So I hadn't made a huge blunder after all.  The sigh of relief that I heaved was probably rivaled by the one when Mrs. Bastard said "yes", and I must admit I mentally pumped my fist several times as I walked back to Raul's room.  I also must admit I felt pretty shitty for doing so knowing that Raul was still very sick.,  He just wasn't surgically sick.

"I have good news, and I have bad news," I started with a bit of a smile.  "Which would you like first?"

"Uh, the good news," Raul's wife said.  She had a tendency to talk for him, as I've noticed many wives do.  No offence, ladies.

"Well, the good news is that you don't need surgery.  Your bowel is completely normal.  {dramatic pause}  The bad news is that you have pneumonia."

"Pneumonia??"

"Yes, pneumonia.  And a pulmonary embolus."

They were probably more surprised than I was at the diagnoses, but they were also both visibly relieved that surgery was not in their immediate future.  Though some people seem to enjoy undergoing painful and risky procedures, most people don't.  But just as I was about to leave, Raul's wife gave me an even bigger surprise.

"That's actually not the bad news," she said.  "The real bad news is that we won't need to see you anymore."

I'm sure I blubbered and gibbered nonsensically as she asked if I was absolutely sure that I didn't want to be Raul's and her GP.  I am fairly certain I blushed, and I haven't blushed in years.  Decades, even.

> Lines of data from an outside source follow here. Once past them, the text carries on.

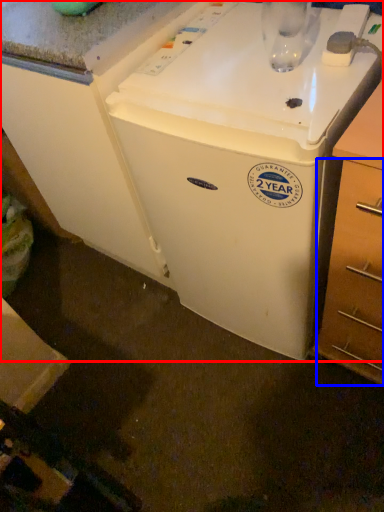 Question: Which point is further to the camera, home appliance (highlighted by a red box) or drawer (highlighted by a blue box)?

Choices:
 (A) home appliance
 (B) drawer

Answer: (A) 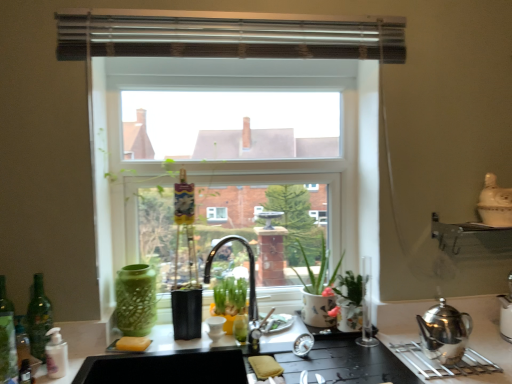 The height and width of the screenshot is (384, 512). Describe the element at coordinates (444, 365) in the screenshot. I see `polished stainless steel kettle at lower right` at that location.

Identify the location of polished stainless steel kettle at lower right. Image resolution: width=512 pixels, height=384 pixels. (444, 365).

Describe the element at coordinates (7, 337) in the screenshot. Image resolution: width=512 pixels, height=384 pixels. I see `green glass bottle at left, arranged as the 1th bottle when viewed from the left` at that location.

You are a GUI agent. You are given a task and a screenshot of the screen. Output one action in this format:
    pyautogui.click(x=<x>, y=<y>)
    Task: Click on the white ceramic pot at center
    This screenshot has height=384, width=512.
    Given the screenshot: What is the action you would take?
    pyautogui.click(x=318, y=290)

Describe the element at coordinates (232, 115) in the screenshot. I see `clear glass window at center` at that location.

Where is `polished stainless steel kettle at lower right`? Image resolution: width=512 pixels, height=384 pixels. polished stainless steel kettle at lower right is located at coordinates (444, 365).

From a real-world perspective, is clear glass window at center over white ceramic vase at upper right?

Indeed, from a real-world perspective, clear glass window at center stands above white ceramic vase at upper right.

Based on the photo, is clear glass window at center next to white ceramic vase at upper right?

clear glass window at center and white ceramic vase at upper right are clearly separated.

Is point (237, 51) positioned in front of point (482, 201)?

No.

Based on the photo, which of these two, clear glass window at center or white ceramic vase at upper right, is wider?

Wider between the two is white ceramic vase at upper right.

Can green textured vase at left be found inside polished stainless steel kettle at lower right?

Actually, green textured vase at left is outside polished stainless steel kettle at lower right.

In terms of width, does polished stainless steel kettle at lower right look wider or thinner when compared to green textured vase at left?

Clearly, polished stainless steel kettle at lower right has more width compared to green textured vase at left.

Is polished stainless steel kettle at lower right facing towards green textured vase at left?

No, polished stainless steel kettle at lower right does not turn towards green textured vase at left.

Does point (467, 364) come farther from viewer compared to point (131, 280)?

No, it is in front of (131, 280).

Can you confirm if green glass bottle at left, arranged as the 1th bottle when viewed from the left, is bigger than white ceramic pot at center?

Incorrect, green glass bottle at left, arranged as the 1th bottle when viewed from the left, is not larger than white ceramic pot at center.

From a real-world perspective, is green glass bottle at left, the 3th bottle positioned from the right, positioned above or below white ceramic pot at center?

In terms of real-world spatial position, green glass bottle at left, the 3th bottle positioned from the right, is below white ceramic pot at center.

Is green glass bottle at left, arranged as the 1th bottle when viewed from the left, oriented away from white ceramic pot at center?

No, white ceramic pot at center is not at the back of green glass bottle at left, arranged as the 1th bottle when viewed from the left.

Can you confirm if green glass bottle at left, the 3th bottle positioned from the right, is wider than white ceramic pot at center?

No.

Does point (37, 351) lie in front of point (3, 277)?

That is True.

Does green glass bottle at left, acting as the 2th bottle starting from the right, have a greater width compared to green glass bottle at left, the 3th bottle positioned from the right?

Yes.

Is green glass bottle at left, the 2th bottle in the left-to-right sequence, inside the boundaries of green glass bottle at left, the 3th bottle positioned from the right, or outside?

green glass bottle at left, the 2th bottle in the left-to-right sequence, is not enclosed by green glass bottle at left, the 3th bottle positioned from the right.

Is point (413, 348) closer or farther from the camera than point (250, 52)?

Point (413, 348).

In the scene shown: Would you consider polished stainless steel kettle at lower right to be distant from clear glass window at center?

No, polished stainless steel kettle at lower right is not far away from clear glass window at center.

Identify the location of window above the polished stainless steel kettle at lower right (from the image's perspective). (232, 115).

Is white ceramic vase at upper right not near white matte bottle at lower left, the 1th bottle from the right?

That's right, there is a large distance between white ceramic vase at upper right and white matte bottle at lower left, the 1th bottle from the right.

Which is closer, (507, 214) or (53, 373)?

The point (53, 373) is in front.

Would you say white matte bottle at lower left, the 1th bottle from the right, is part of white ceramic vase at upper right's contents?

No, white matte bottle at lower left, the 1th bottle from the right, is not inside white ceramic vase at upper right.

In the scene shown: Is white ceramic vase at upper right facing away from white matte bottle at lower left, the 3th bottle viewed from the left?

white ceramic vase at upper right is not turned away from white matte bottle at lower left, the 3th bottle viewed from the left.

Considering the relative sizes of clear glass window at center and green textured vase at left in the image provided, is clear glass window at center taller than green textured vase at left?

Yes.

From the picture: From a real-world perspective, is clear glass window at center under green textured vase at left?

Actually, clear glass window at center is physically above green textured vase at left in the real world.

Considering the sizes of clear glass window at center and green textured vase at left in the image, is clear glass window at center bigger or smaller than green textured vase at left?

Clearly, clear glass window at center is larger in size than green textured vase at left.

Image resolution: width=512 pixels, height=384 pixels. Find the location of `appliance that appears in front of the clear glass window at center`. appliance that appears in front of the clear glass window at center is located at coordinates (495, 203).

The width and height of the screenshot is (512, 384). I want to click on glass vase located above the polished stainless steel kettle at lower right (from a real-world perspective), so click(x=136, y=300).

Looking at the image, which one is located closer to clear glass window at center, white ceramic vase at upper right or green matte plant at center?

Based on the image, green matte plant at center appears to be nearer to clear glass window at center.

When comparing their distances from white matte bottle at lower left, the 3th bottle viewed from the left, does green textured vase at left or silver metallic teapot at right seem further?

silver metallic teapot at right lies further to white matte bottle at lower left, the 3th bottle viewed from the left, than the other object.

When comparing their distances from green glass bottle at left, acting as the 2th bottle starting from the right, does white matte bottle at lower left, the 3th bottle viewed from the left, or yellow matte sponge at lower center seem closer?

white matte bottle at lower left, the 3th bottle viewed from the left, lies closer to green glass bottle at left, acting as the 2th bottle starting from the right, than the other object.

From the image, which object appears to be nearer to white matte bottle at lower left, the 1th bottle from the right, clear glass window at center or metallic silver exhaust hood at upper center?

The object closer to white matte bottle at lower left, the 1th bottle from the right, is clear glass window at center.

Estimate the real-world distances between objects in this image. Which object is further from silver metallic teapot at right, clear glass window at center or white ceramic vase at upper right?

clear glass window at center.

From the image, which object appears to be nearer to green glass bottle at left, acting as the 2th bottle starting from the right, yellow matte sponge at lower center or polished stainless steel kettle at lower right?

yellow matte sponge at lower center is closer to green glass bottle at left, acting as the 2th bottle starting from the right.

From the image, which object appears to be farther from green textured vase at left, green glass bottle at left, the 2th bottle in the left-to-right sequence, or green glass bottle at left, arranged as the 1th bottle when viewed from the left?

green glass bottle at left, arranged as the 1th bottle when viewed from the left, is further to green textured vase at left.

Estimate the real-world distances between objects in this image. Which object is further from yellow matte sponge at lower center, white ceramic pot at center or metallic silver exhaust hood at upper center?

metallic silver exhaust hood at upper center is further to yellow matte sponge at lower center.

This screenshot has height=384, width=512. What are the coordinates of `plant located between yellow matte sponge at lower center and white ceramic pot at center in the left-right direction` in the screenshot? It's located at (230, 295).

In order to click on houseplant situated between clear glass window at center and silver metallic teapot at right from left to right in this screenshot , I will do `click(318, 290)`.

At what (x,y) coordinates should I click in order to perform the action: click on window situated between white matte bottle at lower left, the 3th bottle viewed from the left, and silver metallic teapot at right from left to right. Please return your answer as a coordinate pair (x, y). Image resolution: width=512 pixels, height=384 pixels. Looking at the image, I should click on click(232, 115).

You are a GUI agent. You are given a task and a screenshot of the screen. Output one action in this format:
    pyautogui.click(x=<x>, y=<y>)
    Task: Click on the exhaust hood between green matte plant at center and white ceramic vase at upper right in the horizontal direction
    The width and height of the screenshot is (512, 384).
    Given the screenshot: What is the action you would take?
    pyautogui.click(x=226, y=35)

Raul stayed in hospital for a few days getting antibiotics, and he felt like a new man (not really) when he went home again.  But before they left they both made sure to ask one more time if I would be willing to be their GP.  I wanted to say that no one in his right mind would want to be a GP, but that would be an insult to GPs everywhere.  Instead I just politely smiled and declined.

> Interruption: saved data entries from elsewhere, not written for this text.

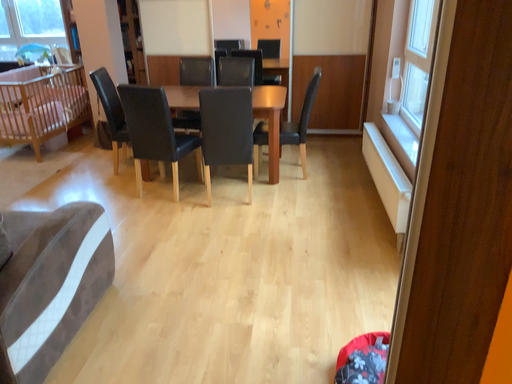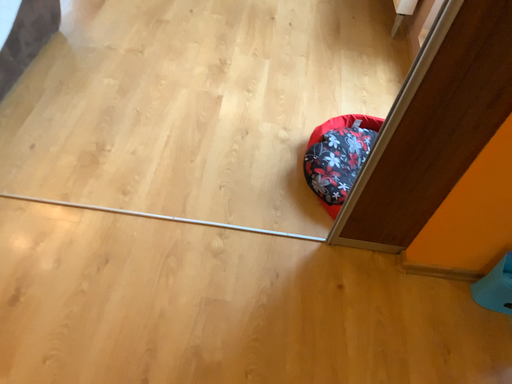 Question: Which way did the camera rotate in the video?

Choices:
 (A) rotated upward
 (B) rotated downward

Answer: (B) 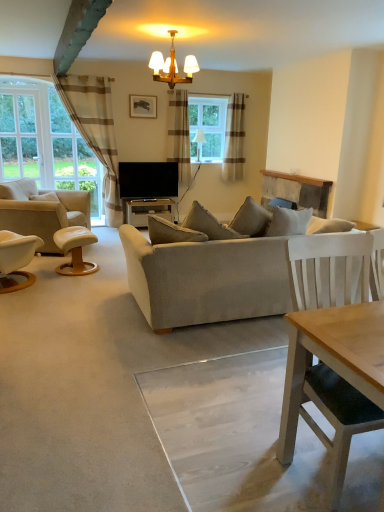 The height and width of the screenshot is (512, 384). I want to click on vacant area that is in front of light beige fabric couch at center, so pyautogui.click(x=170, y=385). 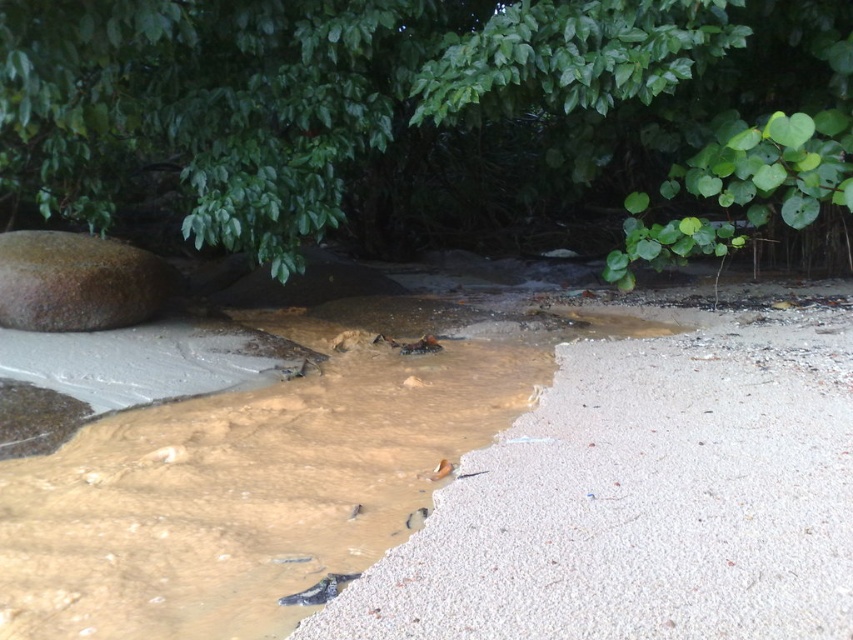 You are standing at the point marked as point (x=254, y=486) on a beach scene. The scene has brown muddy water at center and dense green foliage in the background. Which direction should you walk to reach the dense green foliage?

The point (x=254, y=486) is located on the brown muddy water at center. Since the dense green foliage is in the background, you should walk towards the background direction from the point to reach it.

But seriously, why would anyone want to go into internal medicine?

I could probably answer, but it would just be a guess.

Friday 7 October 2016

Believing evidence

I made the quote box above extra large because it is extra true.  I will quite literally believe anything no matter how ludicrous it may seem if there is actual, real, true, and verifiable evidence to support it.   I don't care how crazy it seems as long as there is not just evidence, but solid evidence.

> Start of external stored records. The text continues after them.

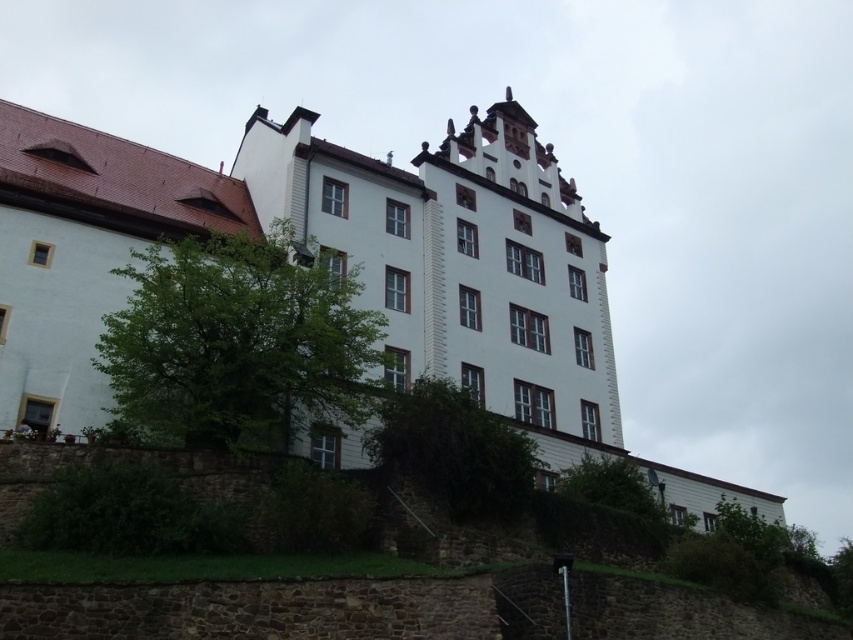 Question: Can you confirm if green leafy tree at center is positioned to the left of green leafy bush at center?

Choices:
 (A) no
 (B) yes

Answer: (B)

Question: Based on their relative distances, which object is farther from the green leafy tree at lower right?

Choices:
 (A) green leafy bush at center
 (B) green leafy tree at center

Answer: (B)

Question: Is green leafy bush at center smaller than green leafy tree at lower right?

Choices:
 (A) yes
 (B) no

Answer: (B)

Question: Which is farther from the green leafy tree at center?

Choices:
 (A) green leafy tree at lower right
 (B) green leafy bush at center

Answer: (A)

Question: Among these objects, which one is nearest to the camera?

Choices:
 (A) green leafy tree at center
 (B) green leafy bush at center
 (C) green leafy tree at lower right

Answer: (A)

Question: Does green leafy bush at center appear under green leafy tree at lower right?

Choices:
 (A) yes
 (B) no

Answer: (B)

There is now a video purportedly showing that Jahi McMath is breathing on her own.  Evidence?  Yes.

Solid evidence?  Not so much.

On his blog, Professor Thaddeus Pope reposted a video that had been posted to the "Keep Jahi McMath On Life Support" page on Facebook.  I feel I must quibble with Professor Pope just a bit, as he states she "breathes on her own" and puts the word "death" in quotation marks, much like the anti-brain death faction.  Regardless, the majority of the 5+ minute video focuses on the lights on the ventilator that is breathing for Jahi.  For a good portion of it, Jahi appears to be breathing faster than the 12 breaths-per-minute to which the machine is set, and the Patient Effort light occasionally blinks, indicating that Jahi is breathing on her own.

Or does it?

The "Jahi is alive" crowd seemed to think that Jahi starting menstruating indicated that her brain was alive, but there have been other documented cases of brain dead patients starting puberty.  Similarly there are also documented cases of brain dead patients showing supposed respiratory effort.  Unfortunately for Jahi (and even more so for her her mother), it does not indicate that Jahi is not brain dead or will ever "go to the mall" as Nailah says in the video.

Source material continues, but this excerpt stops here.